Ok, I’ll admit it. I find Meghan Markle, HRH the Duchess of Sussex, irritating. It is for two very important reasons. One; she is painfully worthy and saccharine and I am painfully cynical and sarcastic. Two; she is married to Prince Harry. I fancy Prince Harry.
That’s my excuse.
So what is everyone else’s?
This week has seen the release of the September issue of British Vogue, which has been guest edited by Meghan. There have been rumours swirling that she may be involved – we had assumed the cover; something like Kate’s centenary edition. But, once again, Meghan exceeded expectations and presented an entirely guest-edited issue; covered with a multitude of diverse ‘forces for change’ from Gemma Chan to Jacinda Ardern.
I say exceeded expectations, because as a modern, forward-thinking country that celebrates women for their successes, for pushing boundaries and breaking glass ceilings, you would think we would celebrate a new royal; coming in and championing diversity.
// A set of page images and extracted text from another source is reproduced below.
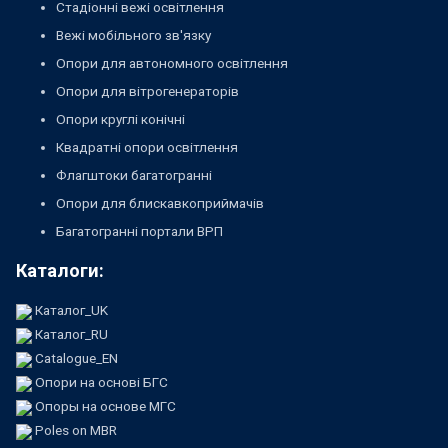
Стадіонні вежі освітлення
Вежі мобільного зв'язку
Опори для автономного освітлення
Опори для вітрогенераторів
Опори круглі конічні
Квадратні опори освітлення
Флагштоки багатогранні
Опори для блискавкоприймачів
Багатогранні портали ВРП
Каталоги:
Каталог_UK
Каталог_RU
Catalogue_EN
Опори на основі БГС
Опоры на основе МГС
Poles on MBR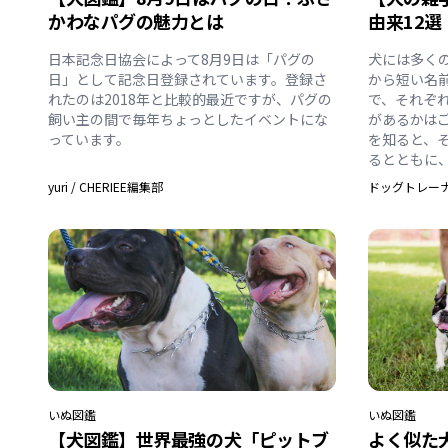
かわなパグの魅力とは
由来12選
日本記念日協会によって8月9日は「パグの
犬には多く
日」として記念日登録されています。登録さ
から短い名
れたのは2018年と比較的最近ですが、パグの
で、それぞ
飼い主の間で毎年ちょっとしたイベントにな
があるかは
っています。
を知ると、
るとともに
yuri
/
CHERIEE編集部
ドッグトレーナー
いぬ
図鑑
いぬ
図鑑
【犬図鑑】世界最強の犬「ピットブ
よく似た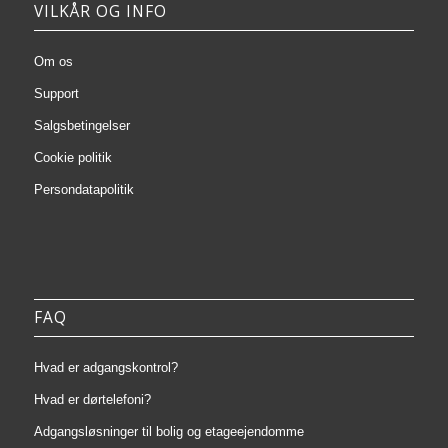
VILKÅR OG INFO
Om os
Support
Salgsbetingelser
Cookie politik
Persondatapolitik
FAQ
Hvad er adgangskontrol?
Hvad er dørtelefoni?
Adgangsløsninger til bolig og etageejendomme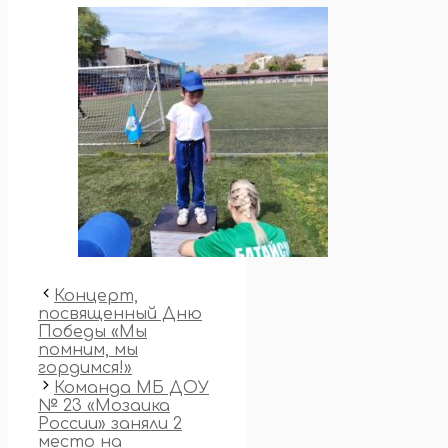
Концерт,
посвященный Дню
Победы «Мы
помним, мы
гордимся!»
Команда МБ ДОУ
№ 23 «Мозаика
России» заняли 2
место на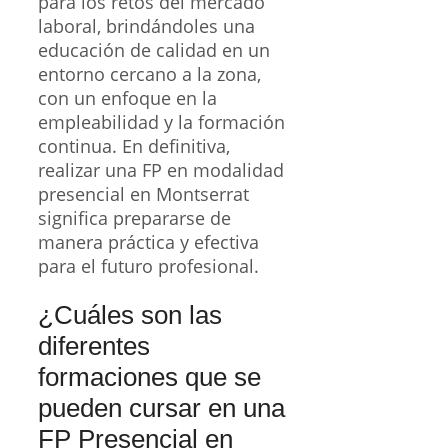
para los retos del mercado
laboral, brindándoles una
educación de calidad en un
entorno cercano a la zona,
con un enfoque en la
empleabilidad y la formación
continua. En definitiva,
realizar una FP en modalidad
presencial en Montserrat
significa prepararse de
manera práctica y efectiva
para el futuro profesional.
¿Cuáles son las
diferentes
formaciones que se
pueden cursar en una
FP Presencial en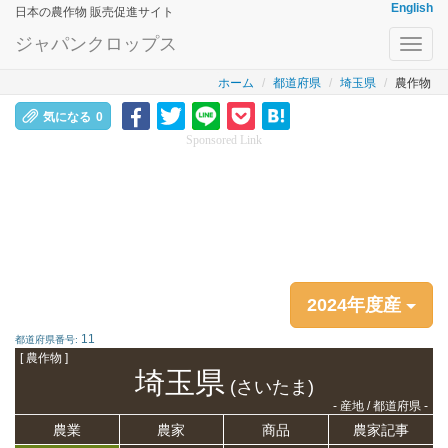
English
日本の農作物 販売促進サイト
ジャパンクロップス
Toggl
navig
ホーム
都道府県
埼玉県
農作物
気になる
0
Sponsored Link
2024年度産
11
都道府県番号:
[ 農作物 ]
埼玉県
(さいたま)
- 産地 / 都道府県 -
農業
農家
商品
農家記事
But instead of praise, this was met with derision nothing short of bullying, ridicule and vitriol. Here she is, wafting in, thinking she can marry our royalty and edit our magazines? The cheek! She didn’t even put the QUEEN on the cover!
People saw it as overstepping the mark – and grasped at whatever flimsy justification they could.
It left a bad taste in my mouth.
This has been the tone of much of the reaction to Meghan’s editing stint – the audacity of it. It is in keeping with the reaction to most of what she does; from christening her son in private to wearing Dior, to walking outside, holding her stomach, wearing a messy bun, wearing tights, not wearing tights…the list goes on. There has been no mention of her charity work, or the fact that this issue celebrates a diverse roster of seriously impressive women. No, instead, the media-trolling continues, unchecked and, it appears, unaware of its own misplaced cruelty.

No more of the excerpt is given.